→ **WORK TO BE COMPLETED**:
Give again, exactly, every line of the entries below from the one that has "北京尚语翻译是一家拥有15+年行业积淀的高端语言服务" to the last.

(Saved data entries)

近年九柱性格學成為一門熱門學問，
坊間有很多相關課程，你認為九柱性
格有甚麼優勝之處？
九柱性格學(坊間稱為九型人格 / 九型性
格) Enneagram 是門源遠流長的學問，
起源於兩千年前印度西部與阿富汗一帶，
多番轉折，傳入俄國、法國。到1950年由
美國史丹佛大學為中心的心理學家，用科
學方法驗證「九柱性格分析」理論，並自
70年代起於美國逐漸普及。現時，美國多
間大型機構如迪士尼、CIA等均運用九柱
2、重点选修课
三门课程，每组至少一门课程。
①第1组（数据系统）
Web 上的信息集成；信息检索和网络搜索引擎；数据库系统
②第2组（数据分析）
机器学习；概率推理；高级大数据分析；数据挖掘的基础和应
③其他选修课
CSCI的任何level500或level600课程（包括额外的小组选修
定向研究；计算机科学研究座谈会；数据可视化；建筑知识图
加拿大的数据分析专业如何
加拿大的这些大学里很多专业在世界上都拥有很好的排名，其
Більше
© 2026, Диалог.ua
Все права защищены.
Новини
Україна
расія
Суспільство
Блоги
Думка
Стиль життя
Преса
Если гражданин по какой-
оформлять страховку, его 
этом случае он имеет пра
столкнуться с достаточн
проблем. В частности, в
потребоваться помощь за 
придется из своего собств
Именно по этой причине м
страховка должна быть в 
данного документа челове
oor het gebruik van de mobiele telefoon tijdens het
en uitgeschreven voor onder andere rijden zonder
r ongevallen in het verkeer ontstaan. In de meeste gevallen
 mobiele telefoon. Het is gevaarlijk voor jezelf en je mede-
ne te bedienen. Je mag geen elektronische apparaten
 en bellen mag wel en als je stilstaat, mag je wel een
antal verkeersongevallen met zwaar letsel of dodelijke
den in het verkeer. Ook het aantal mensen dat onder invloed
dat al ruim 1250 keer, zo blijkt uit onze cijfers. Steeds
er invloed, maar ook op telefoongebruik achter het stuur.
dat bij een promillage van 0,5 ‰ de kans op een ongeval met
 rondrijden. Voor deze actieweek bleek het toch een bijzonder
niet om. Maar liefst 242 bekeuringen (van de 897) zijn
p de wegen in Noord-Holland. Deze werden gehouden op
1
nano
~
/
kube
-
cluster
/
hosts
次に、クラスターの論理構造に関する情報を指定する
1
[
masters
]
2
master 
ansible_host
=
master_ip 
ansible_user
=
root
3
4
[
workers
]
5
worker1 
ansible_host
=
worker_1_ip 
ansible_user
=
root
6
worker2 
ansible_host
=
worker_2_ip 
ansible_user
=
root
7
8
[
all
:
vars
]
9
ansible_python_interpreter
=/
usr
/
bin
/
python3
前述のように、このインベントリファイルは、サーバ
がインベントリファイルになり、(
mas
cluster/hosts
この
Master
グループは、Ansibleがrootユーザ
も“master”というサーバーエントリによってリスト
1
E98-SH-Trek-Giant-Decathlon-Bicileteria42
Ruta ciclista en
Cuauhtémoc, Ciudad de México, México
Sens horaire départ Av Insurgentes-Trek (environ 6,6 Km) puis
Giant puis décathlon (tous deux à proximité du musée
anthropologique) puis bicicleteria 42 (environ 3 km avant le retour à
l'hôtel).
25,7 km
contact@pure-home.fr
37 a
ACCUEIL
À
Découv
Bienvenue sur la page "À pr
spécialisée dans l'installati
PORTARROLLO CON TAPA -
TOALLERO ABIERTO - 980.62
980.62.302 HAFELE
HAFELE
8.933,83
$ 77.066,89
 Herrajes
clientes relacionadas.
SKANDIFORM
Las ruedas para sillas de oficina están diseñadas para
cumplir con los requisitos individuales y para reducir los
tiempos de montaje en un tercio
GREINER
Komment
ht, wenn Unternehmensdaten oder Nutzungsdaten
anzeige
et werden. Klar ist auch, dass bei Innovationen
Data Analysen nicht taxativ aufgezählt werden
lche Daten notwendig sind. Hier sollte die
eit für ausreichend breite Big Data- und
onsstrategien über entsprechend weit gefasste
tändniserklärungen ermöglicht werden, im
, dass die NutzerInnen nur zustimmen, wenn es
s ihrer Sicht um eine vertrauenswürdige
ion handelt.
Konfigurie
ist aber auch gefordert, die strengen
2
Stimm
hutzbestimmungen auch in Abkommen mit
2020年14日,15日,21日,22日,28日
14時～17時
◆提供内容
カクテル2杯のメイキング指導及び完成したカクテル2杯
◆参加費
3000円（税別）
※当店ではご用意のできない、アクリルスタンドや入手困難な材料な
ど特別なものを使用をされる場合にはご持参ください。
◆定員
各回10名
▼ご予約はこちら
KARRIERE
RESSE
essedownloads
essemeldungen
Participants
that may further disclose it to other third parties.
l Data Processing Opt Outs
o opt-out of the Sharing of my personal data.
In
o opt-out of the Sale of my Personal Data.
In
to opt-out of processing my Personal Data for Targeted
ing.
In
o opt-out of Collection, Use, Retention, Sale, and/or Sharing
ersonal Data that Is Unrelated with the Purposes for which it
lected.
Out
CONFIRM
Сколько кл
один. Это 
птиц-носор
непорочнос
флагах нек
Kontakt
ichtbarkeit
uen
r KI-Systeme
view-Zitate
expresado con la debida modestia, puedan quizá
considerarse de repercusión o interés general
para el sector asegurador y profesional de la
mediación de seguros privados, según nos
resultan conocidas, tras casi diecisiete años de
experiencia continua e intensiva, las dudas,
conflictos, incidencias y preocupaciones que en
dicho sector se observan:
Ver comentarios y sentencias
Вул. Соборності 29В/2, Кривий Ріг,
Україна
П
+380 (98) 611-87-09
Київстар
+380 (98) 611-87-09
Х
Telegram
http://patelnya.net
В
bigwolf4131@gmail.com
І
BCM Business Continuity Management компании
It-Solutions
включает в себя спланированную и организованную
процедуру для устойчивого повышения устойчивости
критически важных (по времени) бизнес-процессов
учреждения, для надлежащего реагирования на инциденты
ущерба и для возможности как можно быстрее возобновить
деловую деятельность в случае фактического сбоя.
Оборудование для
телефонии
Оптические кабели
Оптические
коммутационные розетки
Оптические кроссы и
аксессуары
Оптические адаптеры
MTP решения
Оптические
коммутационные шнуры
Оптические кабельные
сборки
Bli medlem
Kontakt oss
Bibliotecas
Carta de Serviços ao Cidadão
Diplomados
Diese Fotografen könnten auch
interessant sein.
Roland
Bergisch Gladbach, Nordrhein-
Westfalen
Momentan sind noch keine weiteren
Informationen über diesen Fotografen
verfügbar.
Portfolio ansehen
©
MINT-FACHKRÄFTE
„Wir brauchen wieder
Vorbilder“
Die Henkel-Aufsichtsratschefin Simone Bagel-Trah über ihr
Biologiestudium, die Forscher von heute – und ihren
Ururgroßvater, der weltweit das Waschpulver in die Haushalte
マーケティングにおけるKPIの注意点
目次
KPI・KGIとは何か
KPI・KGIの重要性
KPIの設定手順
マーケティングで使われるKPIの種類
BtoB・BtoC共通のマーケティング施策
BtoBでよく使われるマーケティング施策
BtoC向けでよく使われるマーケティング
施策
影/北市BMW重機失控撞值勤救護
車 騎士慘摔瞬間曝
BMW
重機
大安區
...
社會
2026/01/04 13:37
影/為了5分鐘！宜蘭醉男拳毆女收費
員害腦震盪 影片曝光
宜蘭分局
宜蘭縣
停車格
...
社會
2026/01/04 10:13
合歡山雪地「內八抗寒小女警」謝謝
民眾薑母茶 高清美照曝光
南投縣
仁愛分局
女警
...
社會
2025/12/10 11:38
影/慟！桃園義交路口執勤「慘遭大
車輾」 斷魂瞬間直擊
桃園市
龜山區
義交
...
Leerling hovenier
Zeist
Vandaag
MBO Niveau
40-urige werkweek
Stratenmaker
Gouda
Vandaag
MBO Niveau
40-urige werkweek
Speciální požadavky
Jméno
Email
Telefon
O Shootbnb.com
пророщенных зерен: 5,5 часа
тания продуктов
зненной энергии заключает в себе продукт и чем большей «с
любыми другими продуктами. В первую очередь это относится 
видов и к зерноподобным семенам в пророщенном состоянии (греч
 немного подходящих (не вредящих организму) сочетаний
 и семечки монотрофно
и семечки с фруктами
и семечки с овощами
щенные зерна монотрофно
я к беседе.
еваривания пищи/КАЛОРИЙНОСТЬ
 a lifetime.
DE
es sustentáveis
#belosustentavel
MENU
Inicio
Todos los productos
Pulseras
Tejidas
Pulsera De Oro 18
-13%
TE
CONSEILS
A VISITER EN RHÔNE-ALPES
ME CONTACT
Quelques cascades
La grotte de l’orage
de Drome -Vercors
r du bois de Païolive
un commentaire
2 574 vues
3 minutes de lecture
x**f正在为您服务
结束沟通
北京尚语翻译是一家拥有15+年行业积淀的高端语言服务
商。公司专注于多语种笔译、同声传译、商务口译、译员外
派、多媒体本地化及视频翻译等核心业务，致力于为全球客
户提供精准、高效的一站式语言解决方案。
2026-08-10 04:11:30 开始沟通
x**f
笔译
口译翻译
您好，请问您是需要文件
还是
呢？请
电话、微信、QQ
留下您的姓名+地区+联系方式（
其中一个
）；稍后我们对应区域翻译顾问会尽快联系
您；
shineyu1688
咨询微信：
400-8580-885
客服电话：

→ **RESULT OF THE TASK**:
北京尚语翻译是一家拥有15+年行业积淀的高端语言服务
商。公司专注于多语种笔译、同声传译、商务口译、译员外
派、多媒体本地化及视频翻译等核心业务，致力于为全球客
户提供精准、高效的一站式语言解决方案。
2026-08-10 04:11:30 开始沟通
x**f
笔译
口译翻译
您好，请问您是需要文件
还是
呢？请
电话、微信、QQ
留下您的姓名+地区+联系方式（
其中一个
）；稍后我们对应区域翻译顾问会尽快联系
您；
shineyu1688
咨询微信：
400-8580-885
客服电话：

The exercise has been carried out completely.